Program tersebut meliputi: Riset Konsorsium Unggulan Berdampak (RIKUB), Program Mahasiswa Berdampak, dan dua skema Pengabdian kepada Masyarakat.

Menteri Brian Yuliarto menekankan bahwa komitmen pemerintah adalah memaksimalkan kualitas riset di Indonesia, bahkan dengan pendanaan terbatas, demi menghasilkan penelitian yang sungguh-sungguh berdampak luas.

“Ditjen Risbang telah melakukan formulasi agar riset berkualitas tetap dapat dimaksimalkan meski dengan dukungan dana yang terbatas. Saya berharap capaian yang ada dapat terus dirawat, karena saya yakin banyak penelitian unggul yang bisa kita dorong menuju hilirisasi,” tegas Menteri Brian.

Menurut Dirjen Risbang, Fauzan Adziman, dari total anggaran, Rp45,4 miliar dialokasikan untuk membiayai 82 proposal Program Riset Konsorsium Unggulan Berdampak (RIKUB). Di sektor pengembangan sumber daya muda, Program Mahasiswa Berdampak kebagian Rp30,1 miliar untuk menopang pelaksanaan 263 proposal kegiatan.

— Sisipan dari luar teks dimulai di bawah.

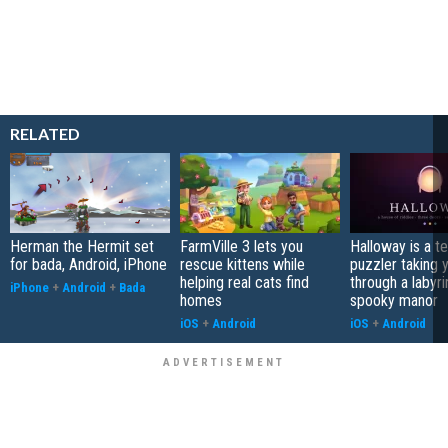
RELATED
Herman the Hermit set
FarmVille 3 lets you
Halloway is a t
for bada, Android, iPhone
rescue kittens while
puzzler taking 
helping real cats find
through a labyri
iPhone
+
Android
+
Bada
homes
spooky manor
iOS
+
Android
iOS
+
Android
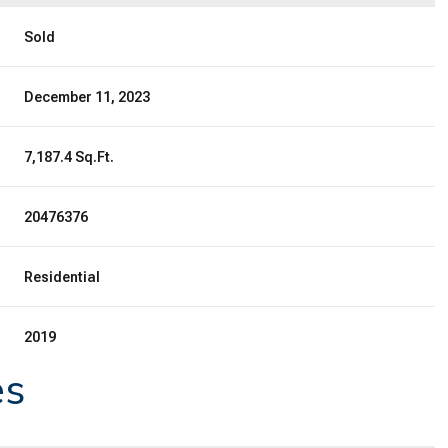
Sold
December 11, 2023
7,187.4 Sq.Ft.
20476376
Residential
2019
es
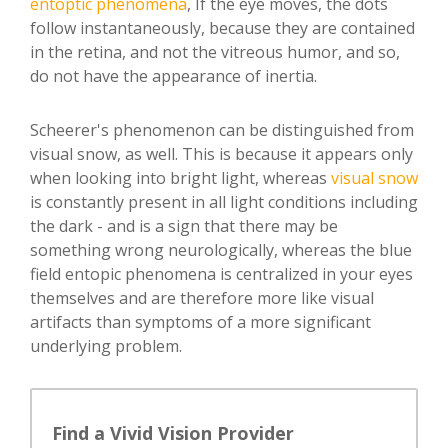
entoptic phenomena
, If the eye moves, the dots
follow instantaneously, because they are contained
in the retina, and not the vitreous humor, and so,
do not have the appearance of inertia.
Scheerer's phenomenon can be distinguished from
visual snow, as well. This is because it appears only
when looking into bright light, whereas
visual snow
is constantly present in all light conditions including
the dark - and is a sign that there may be
something wrong neurologically, whereas the blue
field entopic phenomena is centralized in your eyes
themselves and are therefore more like visual
artifacts than symptoms of a more significant
underlying problem.
Find a Vivid Vision Provider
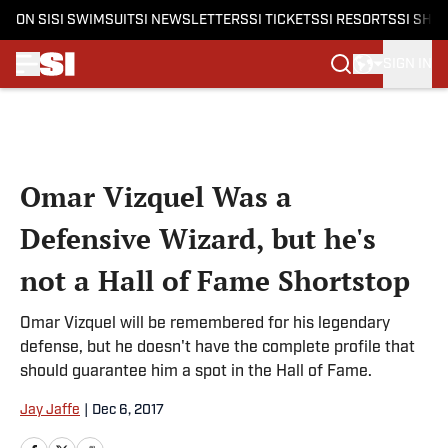
ON SI
SI SWIMSUIT
SI NEWSLETTERS
SI TICKETS
SI RESORTS
SI SHO
SIGN IN
Skip to main content
Omar Vizquel Was a
Defensive Wizard, but he's
not a Hall of Fame Shortstop
Omar Vizquel will be remembered for his legendary
defense, but he doesn't have the complete profile that
should guarantee him a spot in the Hall of Fame.
Jay Jaffe
|
Dec 6, 2017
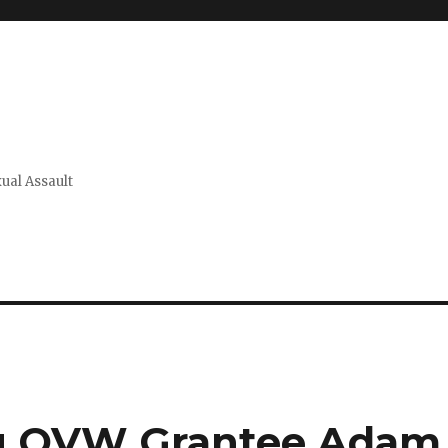
xual Assault
ng OVW Grantee Adam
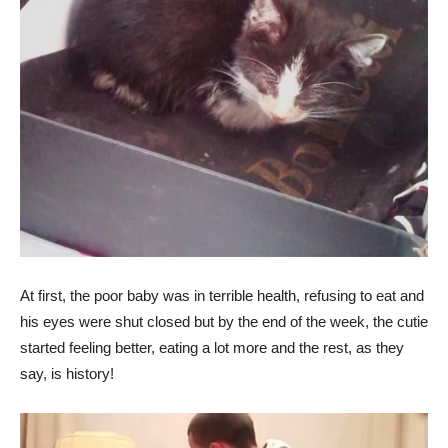
At first, the poor baby was in terrible health, refusing to eat and
his eyes were shut closed but by the end of the week, the cutie
started feeling better, eating a lot more and the rest, as they
say, is history!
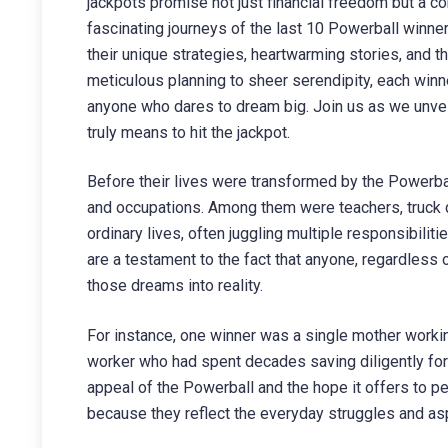
jackpots promise not just financial freedom but a co
fascinating journeys of the last 10 Powerball winne
their unique strategies, heartwarming stories, and 
meticulous planning to sheer serendipity, each winne
anyone who dares to dream big. Join us as we unveil
truly means to hit the jackpot.
Before their lives were transformed by the Powerba
and occupations. Among them were teachers, truck dr
ordinary lives, often juggling multiple responsibili
are a testament to the fact that anyone, regardless 
those dreams into reality.
For instance, one winner was a single mother working
worker who had spent decades saving diligently for
appeal of the Powerball and the hope it offers to pe
because they reflect the everyday struggles and as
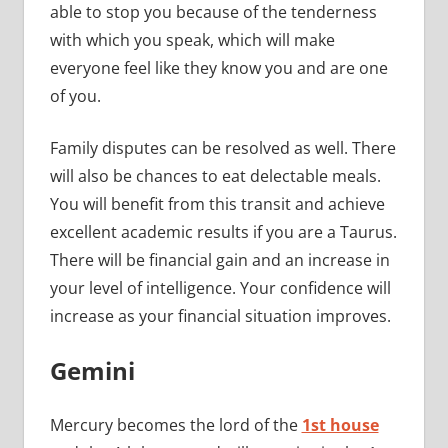
able to stop you because of the tenderness
with which you speak, which will make
everyone feel like they know you and are one
of you.
Family disputes can be resolved as well. There
will also be chances to eat delectable meals.
You will benefit from this transit and achieve
excellent academic results if you are a Taurus.
There will be financial gain and an increase in
your level of intelligence. Your confidence will
increase as your financial situation improves.
Gemini
Mercury becomes the lord of the
1st house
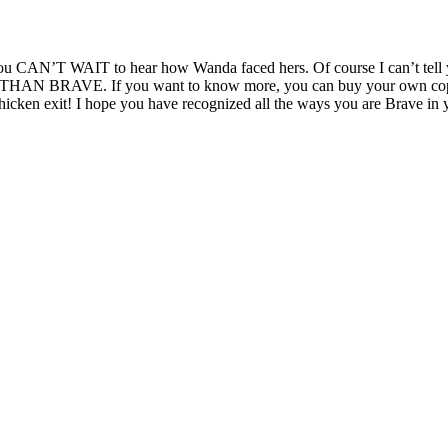
t you CAN’T WAIT to hear how Wanda faced hers. Of course I can’t tell
AN BRAVE. If you want to know more, you can buy your own copy or re
icken exit! I hope you have recognized all the ways you are Brave in 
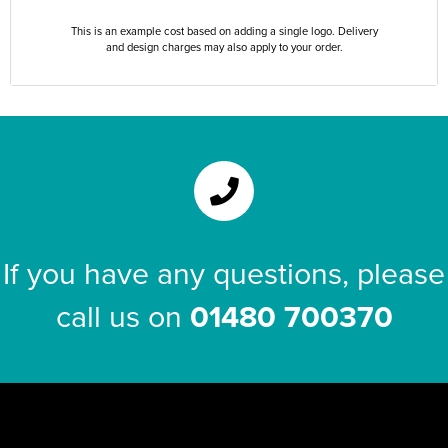
This is an example cost based on adding a single logo. Delivery
and design charges may also apply to your order.
If you have any questions, please
call us on
01480 700370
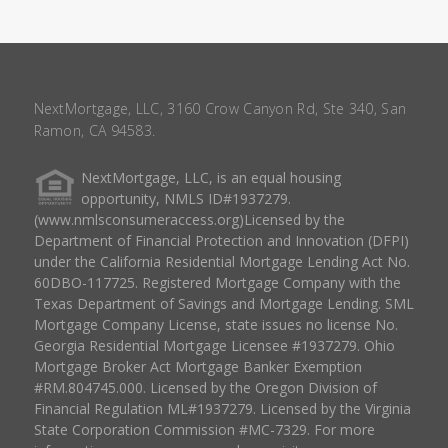
NextMortgage, LLC, 3160 Crow Canyon Rd, Ste 340, San
Ramon, CA 94583.
NextMortgage, LLC, is an equal housing
opportunity, NMLS ID#1937279.
(www.nmlsconsumeraccess.org)Licensed by the
Department of Financial Protection and Innovation (DFPI)
under the California Residential Mortgage Lending Act No.
60DBO-117725. Registered Mortgage Company with the
Texas Department of Savings and Mortgage Lending. SML
Mortgage Company License, state issues no license No.
Georgia Residential Mortgage Licensee #1937279. Ohio
Mortgage Broker Act Mortgage Banker Exemption
#RM.804745.000. Licensed by the Oregon Division of
Financial Regulation ML#1937279. Licensed by the Virginia
State Corporation Commission #MC-7329. For more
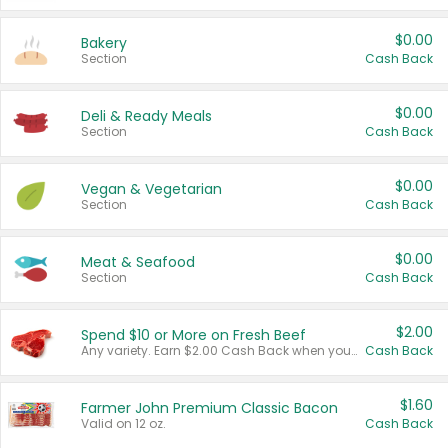
$0.00
Bakery
Section
Cash Back
$0.00
Deli & Ready Meals
Section
Cash Back
$0.00
Vegan & Vegetarian
Section
Cash Back
$0.00
Meat & Seafood
Section
Cash Back
$2.00
Spend $10 or More on Fresh Beef
Any variety. Earn $2.00 Cash Back when you spend $10 or more before tax and after discounts and coupons in one transaction.
Cash Back
$1.60
Farmer John Premium Classic Bacon
Valid on 12 oz.
Cash Back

Kucuran dana tidak hanya fokus pada riset. Untuk pengabdian kepada masyarakat, total puluhan miliar rupiah disiapkan. Rinciannya: Skema Pemberdayaan Berbasis Wilayah dan Kewirausahaan mengantongi Rp13,7 miliar (untuk 101 proposal dari 67 kampus), sementara Skema Pemberdayaan Berbasis Masyarakat Batch III mendapatkan alokasi terbesar dengan Rp34,7 miliar untuk membiayai 948 judul proposal dari 434 perguruan tinggi yang siap bergerak di tengah masyarakat.

“Melalui program-program ini, kami berharap riset dan inovasi dapat berkembang secara nyata dan langsung menjawab kebutuhan masyarakat,” jelas Dirjen Fauzan.